だからこそこれはライカのことをよく知らないデザイナーの責任なのだろうかと勘ぐってしまうのだ。このデザインセンスではフィルムも入れずに首から下げたり磨いたりして悦にいっているライカマニアの方々は納得しないだろう。クロノグラフ風の メーターにしてもこれはライカというよりもむしろコンタックスの持つイメージだ。 男性的なコンタックスに対する女性的なライカ、この二つのメーカーにこんなイメージを持つのはわたしだけではないだろう。軍艦部のクロノグラフ風のメーターの意匠はあまりにも男性的なイメージが強すぎるようにおもう。同じ腕時計風にするのならばここはライカのフィルムカウンターのように小窓のレンズから文字盤の数字が見えるようなものにしてほしかった。

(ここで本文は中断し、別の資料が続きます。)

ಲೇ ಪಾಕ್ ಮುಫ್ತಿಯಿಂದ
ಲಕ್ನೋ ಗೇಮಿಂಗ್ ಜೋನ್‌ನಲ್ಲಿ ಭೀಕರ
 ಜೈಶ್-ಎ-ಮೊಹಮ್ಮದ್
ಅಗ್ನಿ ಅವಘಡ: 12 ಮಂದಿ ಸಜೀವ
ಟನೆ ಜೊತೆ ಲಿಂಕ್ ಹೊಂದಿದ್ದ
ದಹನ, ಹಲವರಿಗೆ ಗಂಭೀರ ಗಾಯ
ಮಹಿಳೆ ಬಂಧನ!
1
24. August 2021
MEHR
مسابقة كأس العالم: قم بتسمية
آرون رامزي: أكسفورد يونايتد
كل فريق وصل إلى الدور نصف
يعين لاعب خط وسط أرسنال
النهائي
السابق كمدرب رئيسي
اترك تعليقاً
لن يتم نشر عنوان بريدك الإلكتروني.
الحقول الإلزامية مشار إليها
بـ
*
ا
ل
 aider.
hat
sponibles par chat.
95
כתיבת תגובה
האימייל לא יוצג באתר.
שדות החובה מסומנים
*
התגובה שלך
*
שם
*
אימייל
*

まあないものねだりをしてもしかたがない。そのうちに本家ライカからもライカデザインのレンズ交換のできるデジタルM型ボディが出るだろう。ライカにはそんな技術力はないなどという人がいるだろうがそれはあまり問題ではないように思う。たとえライカにその技術力がなくともライカにはライカという強力なブランド力があるのだからそうやってデジタルのM型を出せばいいのである。